There are also digestive supplements for dogs that are safer. If you do need any strong medication to help your dog with serious gas due to gastric upset talk to your veterinarian about suitable alternatives that are safe and effective for dogs.
23. Human Diabetes Medications
Many human diabetes medications are not approved for use in dogs and they are not designed for the canine body. Your dog requires canine diabetes medication tailored to their anatomy, size, condition, and symptoms. Using human diabetes medication in dogs can result in a number of side effects including high blood sugar, low blood sugar, vomiting, lethargy, seizures, increased thirst, increased urination, coma, and death.

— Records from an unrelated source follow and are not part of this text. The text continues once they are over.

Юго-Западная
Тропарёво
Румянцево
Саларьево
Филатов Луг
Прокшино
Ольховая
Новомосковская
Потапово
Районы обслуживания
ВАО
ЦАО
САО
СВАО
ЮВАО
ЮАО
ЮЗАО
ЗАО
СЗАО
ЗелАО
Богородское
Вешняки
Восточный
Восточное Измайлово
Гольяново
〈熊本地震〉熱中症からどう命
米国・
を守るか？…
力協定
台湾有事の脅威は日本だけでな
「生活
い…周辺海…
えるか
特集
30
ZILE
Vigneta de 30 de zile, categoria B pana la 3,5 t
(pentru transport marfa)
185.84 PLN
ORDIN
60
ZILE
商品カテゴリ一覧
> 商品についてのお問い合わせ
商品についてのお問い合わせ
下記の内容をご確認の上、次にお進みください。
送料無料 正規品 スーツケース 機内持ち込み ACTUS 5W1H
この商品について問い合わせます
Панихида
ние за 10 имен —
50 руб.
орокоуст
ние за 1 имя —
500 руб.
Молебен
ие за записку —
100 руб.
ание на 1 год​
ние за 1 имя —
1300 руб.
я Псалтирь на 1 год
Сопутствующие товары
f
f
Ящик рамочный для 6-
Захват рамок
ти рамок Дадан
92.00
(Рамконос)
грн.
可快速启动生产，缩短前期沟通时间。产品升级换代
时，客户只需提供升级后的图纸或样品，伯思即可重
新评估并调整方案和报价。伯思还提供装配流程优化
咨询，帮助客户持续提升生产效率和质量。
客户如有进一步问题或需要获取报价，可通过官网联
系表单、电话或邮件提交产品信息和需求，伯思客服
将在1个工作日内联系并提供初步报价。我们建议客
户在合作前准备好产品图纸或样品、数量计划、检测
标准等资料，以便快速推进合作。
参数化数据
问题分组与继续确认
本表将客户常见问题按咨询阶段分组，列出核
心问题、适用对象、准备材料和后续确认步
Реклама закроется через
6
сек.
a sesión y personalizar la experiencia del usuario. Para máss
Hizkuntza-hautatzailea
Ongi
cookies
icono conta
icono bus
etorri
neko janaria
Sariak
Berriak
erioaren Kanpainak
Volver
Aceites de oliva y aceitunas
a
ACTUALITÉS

24. Ex-Lax (Senna Glycoside)
Ex-Lax is developed for human use and is just too powerful for your dog. If your dog is experiencing constipation, consult your vet not only to get a prescription for a canine-friendly laxative but also to find out why your dog is experiencing constipation. If your dog accidentally ingests Ex-Lax, side effects include low blood sugar, diarrhea, abdominal pain, rash, dizziness, and a drop in blood pressure.
25. Psoriasis Creams (Calcipotriene)
Also known as: Calcipotriol, Vitamin D3, cholecalciferol, Taclonex, Dovonex
While dogs can get psoriasis just as people can, human psoriasis creams are not safe for use on dogs as they contain calcipotriene – a source of vitamin D. When ingested, calcipotriene creates incredibly high levels of calcium which lead to kidney failure.
If a dog ingests calcipotriene side effects include vomiting, diarrhea, lethargy, weakness, seizures, excessive thirst, excessive urination, loss of appetite, lethargy, coma, and death. If you have psoriasis and use creams for it (or other eczema creams), remember that it's one of the most unsafe human medicine for dogs to have lying around with easy access.
26. Calamine Lotion
Calamine lotion is another topical lotion that contains zinc oxide and should not be used on dogs. For a list of possible side effects in your dog from consuming calamine lotion see the side effects related to diaper cream that include vomiting, lethargy, diarrhea, pale gums, yellow gums, depression, dehydration, yellowing of the eyes or skin, anemia, kidney damage, liver damage, seizures, cardiac complications, and death.
27. Excedrin (Aspirin/Acetaminophen/Caffeine)
Also known as: Tylenol, paracetamol, APAP, Percocet, Panadol, Feverall
Toxicity: Moderate to severe
Excedrin is a combination of multiple medications that are toxic to your dog – aspirin (which we’ve already noted), acetaminophen (which we’ve already noted), and caffeine (which causes the same effects as overdosing does in humans, but dogs are significantly more sensitive to caffeine ingestion). The last on the list but by no means the least popular among unsafe human medicine for dogs, pet owners often research if excedrin or other caffeine substance is fine for their pets, but it isn't.